What you need to do :: An exact copy of the lines from the one containing "ENVOYER MA DEMANDE" through the last line below is required; include both of those lines and no others.

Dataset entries
----
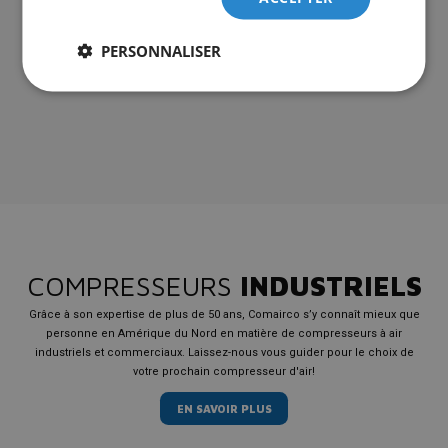
PERSONNALISER
ENVOYER MA DEMANDE
COMPRESSEURS
INDUSTRIELS
Grâce à son expertise de plus de 50 ans, Comairco s’y connaît mieux que
personne en Amérique du Nord en matière de compresseurs à air
industriels et commerciaux. Laissez-nous vous guider pour le choix de
votre prochain compresseur d'air!
EN SAVOIR PLUS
----
Response area ::
ENVOYER MA DEMANDE
COMPRESSEURS
INDUSTRIELS
Grâce à son expertise de plus de 50 ans, Comairco s’y connaît mieux que
personne en Amérique du Nord en matière de compresseurs à air
industriels et commerciaux. Laissez-nous vous guider pour le choix de
votre prochain compresseur d'air!
EN SAVOIR PLUS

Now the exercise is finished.